DATA TO USE:
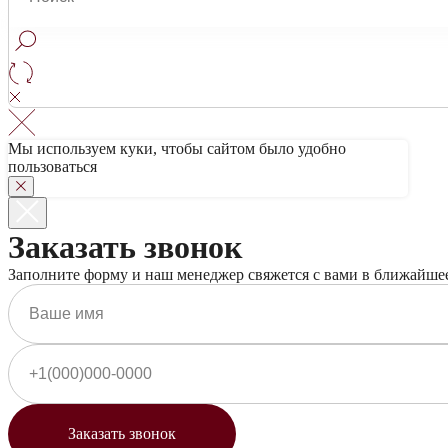
Мы используем куки, чтобы сайтом было удобно
пользоваться
Заказать звонок
Заполните форму и наш менеджер свяжется с вами в ближайше
КОНТАКТЫ
Политика конфиденциальности
Заказать звонок
© ООО «ДОМ ВИНА» 2022 г.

DIRECTIONS FOR THIS TASK:
Take the line holding "пользоваться" and the lines after it through the end of the entries. Retype them exactly and add nothing.

SOLUTION FOR THIS PROBLEM:
пользоваться
Заказать звонок
Заполните форму и наш менеджер свяжется с вами в ближайше
КОНТАКТЫ
Политика конфиденциальности
Заказать звонок
© ООО «ДОМ ВИНА» 2022 г.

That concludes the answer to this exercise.